Hearts of palm are a great treat! They are expensive! And, they have a very memorable nutty, artichoke-like taste, which is exciting and just right at salad events — a must-have a festive Brazilian churrascarias. This delightful treat has other names including palmito, swamp cabbage and cabbage palm. When you taste a piece of heart of palm, you’ll find it has a pleasing, smooth texture. Not at all heart-shaped, pieces of the palm are always smooth cylinders, a pale ivory in color and they go down very easily.
When Christopher Columbus arrived in the Caribbean, he learned from the Carib Indians how they used many materials from the Pejibaye palm and feasted on the heart of it.

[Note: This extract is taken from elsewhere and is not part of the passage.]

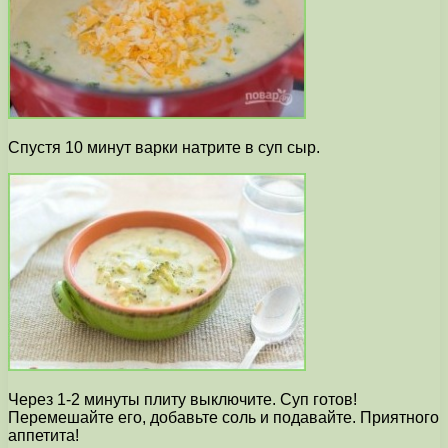
Спустя 10 минут варки натрите в суп сыр.
Через 1-2 минуты плиту выключите. Суп готов!
Перемешайте его, добавьте соль и подавайте. Приятного
аппетита!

Floridian natives were growing and enjoying the hearts, as well.
Early hearts of palm were largely grown in Brazil and secured from the heart of the icara palm which was becoming endangered an necessitated longer growth time. Now production is brisk in Costa Rica and Ecuador where hearts are harvested from quicker-growing, non-endangered palms. Their expense is still due to labor-intensive harvesting issues. In short, hearts are the low-fiber core of a larger young palm carefully separated out.
Hearts of palm are rich in iron, calcium, copper, magnesium and zinc.
Because they do not store well, hearts of palm are preserved in brine, in cans or glass jars, for distribution in North America.
Fresh hearts of palm are not conducive to transport or storage, and are universally available only in cans or jars, preserved in a simple brine.
Rinse the hearts under plain water to remove the brine taste before serving. Store any leftovers, sealed in their brine, in the refrigerator for up to two weeks.